How the money machine rolls

     Marva Beck told a reporter that her first priority as a new state representative is a tougher voter identification law.

     Really?

     Not, say, to help Texas schools address ever-accumulating and costly state mandates? Not to better serve the mentally ill? Not to dig the state out of its Texas-sized hole in addressing its transportation needs?

     No, the Centerville Republican will go to Austin banging pots and pans to ward off something that rarely presents itself in real life: the threat to the republic that is illegal voters.

     Don't believe that this is a partisan red-state herring? Don't rely on me. Ask Republican Attorney General Greg Abbott. He did a full-court press to catch illegal voters a couple of years ago. He ended up prosecuting not quite enough of them to have a full-court game of basketball.

     Voter ID efforts stir Republican politicos to song, though they affect average citizens almost not all all. A learned response is that for the GOP it's more about suppressing the participation of a class of voters that trends Democrat  — the poor, the black, the brown — than actually preventing illegal acts.

     I remark on the general puniness of Beck's top priority because she just staged a tremendous upset. The political novice defeated seven-term state Rep. Jim Dunnam of Waco.

     A tremendous effort by moneyed interests successfully targeted Dunnam, leader of the House Democrats. Beck, wholly obscure outside of her Leon County environs, became the vessel to place the TNT in Dunnam's loafers.

      Another reason to remark on this is that Beck's victory so clearly epitomized those across the state and nation, where money spoke every bit as loudly as voting blocs.

      No offense to the fine folks and livestock of Central Texas, but there's not $1.5 million worth of political real estate in House District 57, which Beck now will represent. That's how much money was poured into it by both candidates.

      And while Beck will claim to have staged a door-knocking grassroots revolt, business-interests behemoth Texans for Lawsuit Reform paid for spreading much of the manure — nearly $600,000 worth of it, according to the Texas Ethics Commission. Among other things, this booty helped finance a succession of glossy direct-mail missives seemingly without end. Not cheap.

      Money. Money.
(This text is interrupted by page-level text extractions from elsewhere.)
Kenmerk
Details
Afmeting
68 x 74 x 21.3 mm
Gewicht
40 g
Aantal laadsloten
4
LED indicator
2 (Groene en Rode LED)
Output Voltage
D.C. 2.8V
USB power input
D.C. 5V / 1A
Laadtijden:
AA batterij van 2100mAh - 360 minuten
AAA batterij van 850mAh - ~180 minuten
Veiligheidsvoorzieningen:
Money.

      Nationwide, $4 billion was spent on drilling messages into your brain, mostly through TV. Eduardo Porter in the New York Times calculated that the price of a vote — $33 in an already obscenely costly 2008 campaign, went up to $43 this time.

      "Democracy Now" host Amy Goodman is one who ever has her eyes on the prize of justice for all — in contrast to those who think what's best for the country is to keep marginalized people down. An advocate of public campaign financing and free candidate air time, she points out a truth: "Media corporations are making such a killing . . . Yet the broadcasters are using public airwaves."
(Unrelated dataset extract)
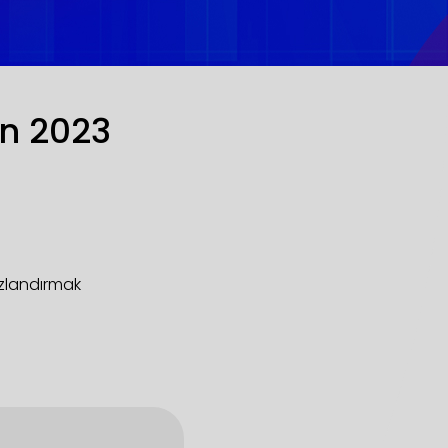
in 2023
hızlandırmak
      Who was paying for all of this? On national scale, it generally was anonymous donors, dominated by corporations and unions.
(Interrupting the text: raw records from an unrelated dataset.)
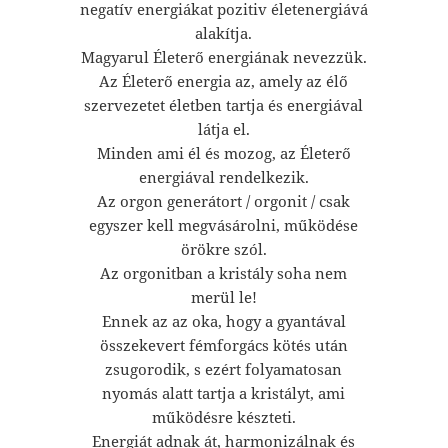
negatív energiákat pozitiv életenergiává
alakítja.
Magyarul Életerő energiának nevezzük.
Az Életerő energia az, amely az élő
szervezetet életben tartja és energiával
látja el.
Minden ami él és mozog, az Életerő
energiával rendelkezik.
Az orgon generátort / orgonit / csak
egyszer kell megvásárolni, működése
örökre szól.
Az orgonitban a kristály soha nem
merül le!
Ennek az az oka, hogy a gyantával
összekevert fémforgács kötés után
zsugorodik, s ezért folyamatosan
nyomás alatt tartja a kristályt, ami
működésre készteti.
Energiát adnak át, harmonizálnak és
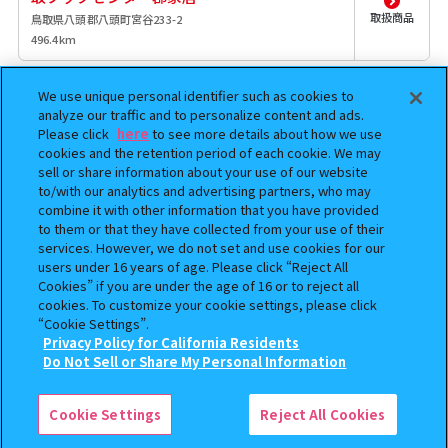
取扱商品
鳥取県八頭郡八頭町宮谷233-2
496.4km
ガシャポンバンダイオフィシャルショップブ
We use unique personal identifier such as cookies to
ックスジュピター店
analyze our traffic and to personalize content and ads.
取扱商品
徳島県板野郡藍住町奥野字西中須6 2-1
Please click
here
to see more details about how we use
cookies and the retention period of each cookie. We may
510.1km
sell or share information about your use of our website
to/with our analytics and advertising partners, who may
ガチャガチャの森マリタイムプラザ高松店
combine it with other information that you have provided
to them or that they have collected from your use of their
香川県高松市サンポート2-1 高松シンボルタワー2階
取扱商品
services. However, we do not set and use cookies for our
539.5km
users under 16 years of age. Please click “Reject All
Cookies” if you are under the age of 16 or to reject all
ガシャポンバンダイオフィシャルショップ
cookies. To customize your cookie settings, please click
TSUTAYA笠岡店
“Cookie Settings”.
取扱商品
岡山県笠岡市富岡233-1
Privacy Policy for California Residents
Do Not Sell or Share My Personal Information
581km
検索中の商品
【フラットガシャポン】ハリー・ポッター ネイ
ルシールコレクション
ガシャポンのデパートTSUTAYA伊勢丘店
Cookie Settings
Reject All Cookies
広島県福山市伊勢丘3-1-1 2F
取扱商品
      Before this Congress wheezes to a halt, it needs to go strong to the hoop on a bill that would take away this mask of anonymity and make major players stand for the attacks they finance. This interest should cut both ways. In fact, one Republican, new Sen.-elect Mark Kirk, R-Ill., has said he might support the Disclose Act, which would lift the veil on now-nameless campaign funds.

       As for Texas: It is more in the spell of big money than ever before. People without means have less of a voice than ever before. Achingly obvious transportation needs have less of a voice than ever before. Teachers have less of a voice than ever before.

       Now, let's go out and find us some illegal voters. Gotta be some out there somewhere.

       Longtime Texas newspaperman John Young lives in Colorado. E-mail: jyoungcolumn@gmail.com.  

1 comment:

Anonymous said...

Did you save the pole they rode you out of town on, John?